» **THE DATA**:
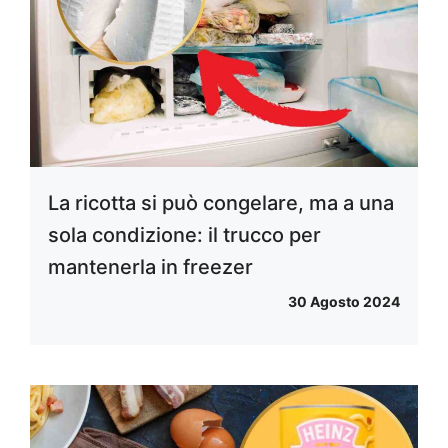
La ricotta si può congelare, ma a una
sola condizione: il trucco per
mantenerla in freezer
30 Agosto 2024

» **EXERCISE BRIEF**: Print all the material above verbatim and omit its pictures.

» **EXERCISE OUTPUT**:
La ricotta si può congelare, ma a una
sola condizione: il trucco per
mantenerla in freezer
30 Agosto 2024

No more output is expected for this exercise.